#### [Exercise directions]
A verbatim copy is needed of the lines below from the one containing "Netterstern" up to and including the one containing "Сложно представить деловой", excluding pictures.

[The records]

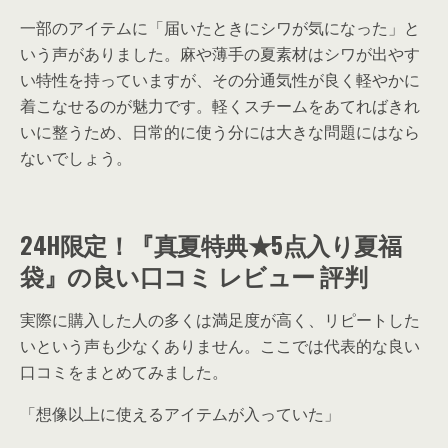
一部のアイテムに「届いたときにシワが気になった」と
いう声がありました。麻や薄手の夏素材はシワが出やす
い特性を持っていますが、その分通気性が良く軽やかに
着こなせるのが魅力です。軽くスチームをあてればきれ
いに整うため、日常的に使う分には大きな問題にはなら
ないでしょう。
24H限定！『真夏特典★5点入り夏福
袋』の良い口コミ レビュー 評判
実際に購入した人の多くは満足度が高く、リピートした
いという声も少なくありません。ここでは代表的な良い
口コミをまとめてみました。
「想像以上に使えるアイテムが入っていた」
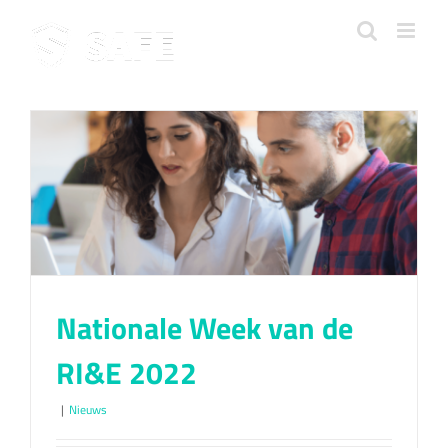
Ga
naar
inhoud
Nationale Week van de
RI&E 2022
|
Nieuws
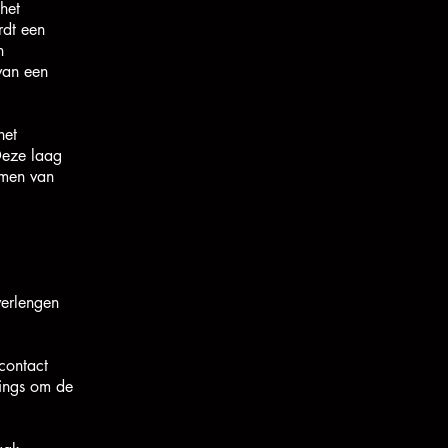
het
rdt een
n
van een
het
Deze laag
rmen van
verlengen
contact
tings om de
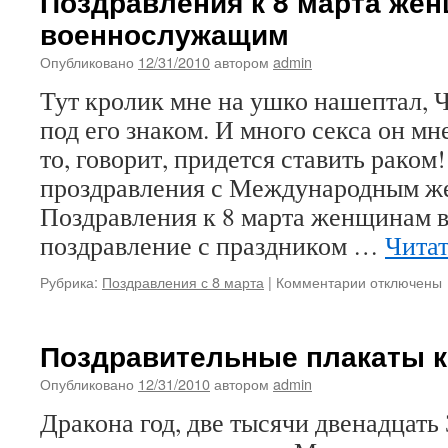
Поздравления к 8 марта же
военнослужащим
Опубликовано
12/31/2010
автором
admin
Тут кролик мне на ушко нашептал, Ч
под его знаком. И много секса он мн
то, говорит, придется ставить раком
проздравления с Международным ж
Поздравления к 8 марта женщинам
поздравление с праздником …
Читат
к
Рубрика:
Поздравления с 8 марта
|
Комментарии
отключены
записи
Поздравлен
к
Поздравительные плакаты к
8
марта
Опубликовано
12/31/2010
автором
admin
женщинам
Дракона год, две тысячи двенадцать
военнослуж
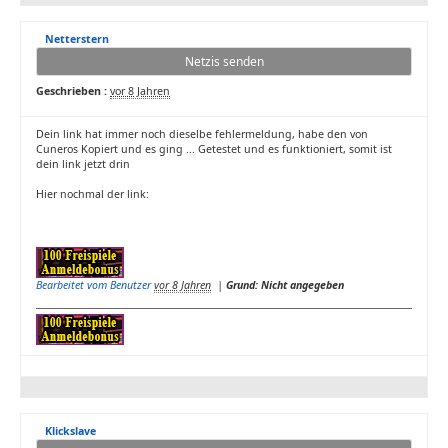
Netterstern
Netzis senden
Geschrieben :
vor 8 Jahren
Dein link hat immer noch dieselbe fehlermeldung, habe den von
Cuneros Kopiert und es ging ... Getestet und es funktioniert, somit ist
dein link jetzt drin
Hier nochmal der link:
Bearbeitet vom Benutzer
vor 8 Jahren
|
Grund: Nicht angegeben
Klickslave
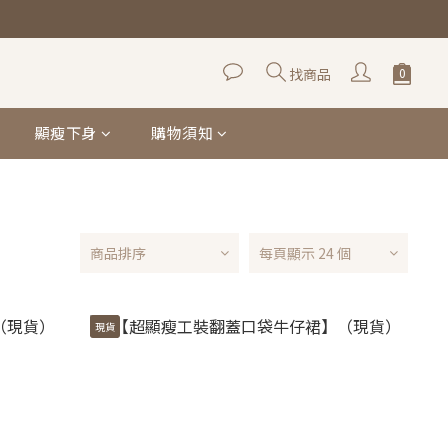
找商品
顯瘦下身
購物須知
商品排序
每頁顯示 24 個
現貨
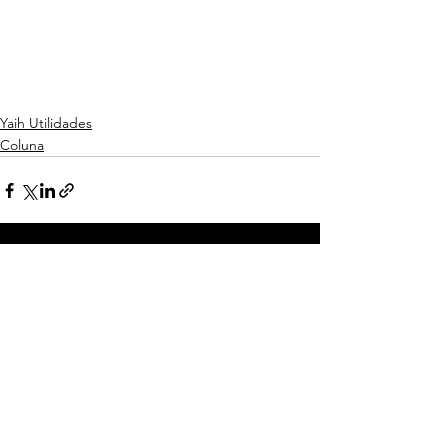
Yaih Utilidades
Coluna
Ver tudo
Posts recentes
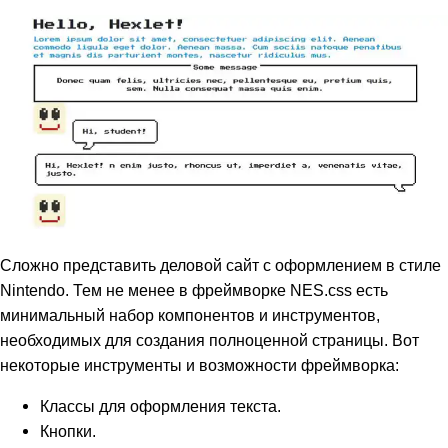
Сложно представить деловой сайт с оформлением в стиле
Nintendo. Тем не менее в фреймворке NES.css есть
минимальный набор компонентов и инструментов,
необходимых для создания полноценной страницы. Вот
некоторые инструменты и возможности фреймворка:
Классы для оформления текста.
Кнопки.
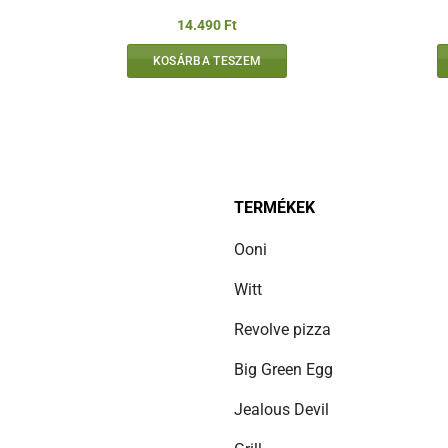
14.490
Ft
KOSÁRBA TESZEM
TERMÉKEK
Ooni
Witt
Revolve pizza
Big Green Egg
Jealous Devil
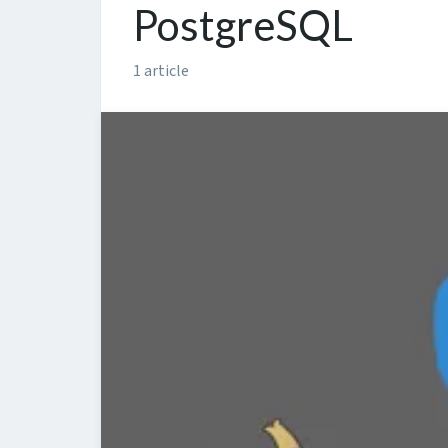
PostgreSQL
1 article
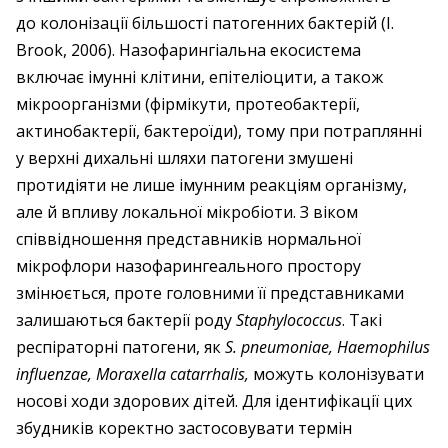
до колонізації більшості патогенних бактерій (I.
Brook, 2006). Назофарингіальна екосистема
включає імунні клітини, епітеліоцити, а також
мікроорганізми (фірмікути, протеобактерії,
актинобактерії, бактероїди), тому при потраплянні
у верхні дихальні шляхи патогени змушені
протидіяти не лише імунним реакціям організму,
але й впливу локальної мікробіоти. З віком
співвідношення представників нормальної
мікрофлори назофарингеального простору
змінюється, проте головними її представниками
залишаються бактерії роду
Staphylococcus
. Такі
респіраторні патогени, як
S. pneumoniae, Haemophilus
influenzae, Moraxella catarrhalis,
можуть колонізувати
носові ходи здорових дітей. Для ідентифікації цих
збудників коректно застосовувати термін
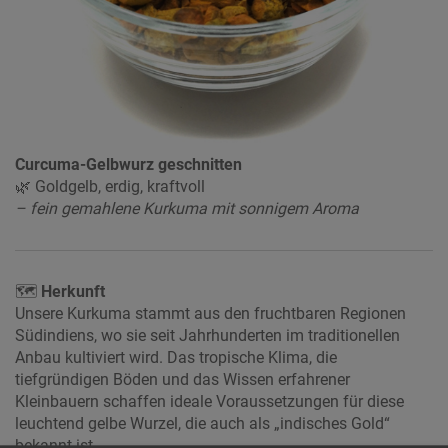
Curcuma-Gelbwurz geschnitten
🌿 Goldgelb, erdig, kraftvoll
– fein gemahlene Kurkuma mit sonnigem Aroma
🗺
Herkunft
Unsere Kurkuma stammt aus den fruchtbaren Regionen
Südindiens, wo sie seit Jahrhunderten im traditionellen
Anbau kultiviert wird. Das tropische Klima, die
tiefgründigen Böden und das Wissen erfahrener
Kleinbauern schaffen ideale Voraussetzungen für diese
leuchtend gelbe Wurzel, die auch als „indisches Gold“
bekannt ist.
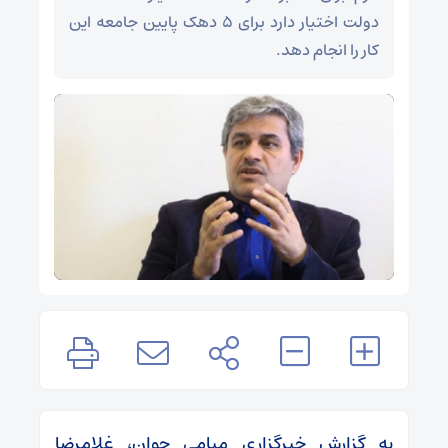
دولت اختیار دارد برای ۵ دهک پایین جامعه این
کار را انجام دهد.
به گزارش خبرگزاری میامی جوان، غلامرضا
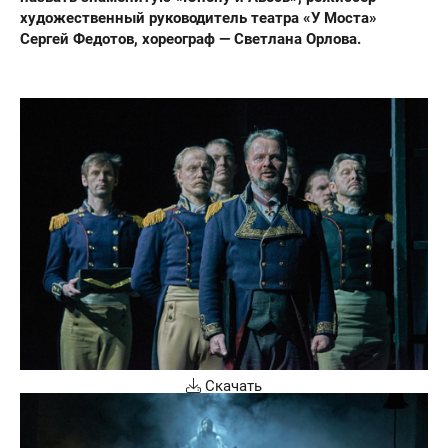
художественный руководитель театра «У Моста»
Сергей Федотов, хореограф — Светлана Орлова.
Скачать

[/The records]

#### [Written response]
Netterstern
Netzis senden
Geschrieben :
vor 8 Jahren
Dein link hat immer noch dieselbe fehlermeldung, habe den von
Cuneros Kopiert und es ging ... Getestet und es funktioniert, somit ist
dein link jetzt drin
Hier nochmal der link:
Bearbeitet vom Benutzer
vor 8 Jahren
|
Grund: Nicht angegeben
Klickslave
找商品
顯瘦下身
購物須知
商品排序
每頁顯示 24 個
現貨
Yaih Utilidades
Coluna
Ver tudo
Posts recentes
Сложно представить деловой сайт с оформлением в стиле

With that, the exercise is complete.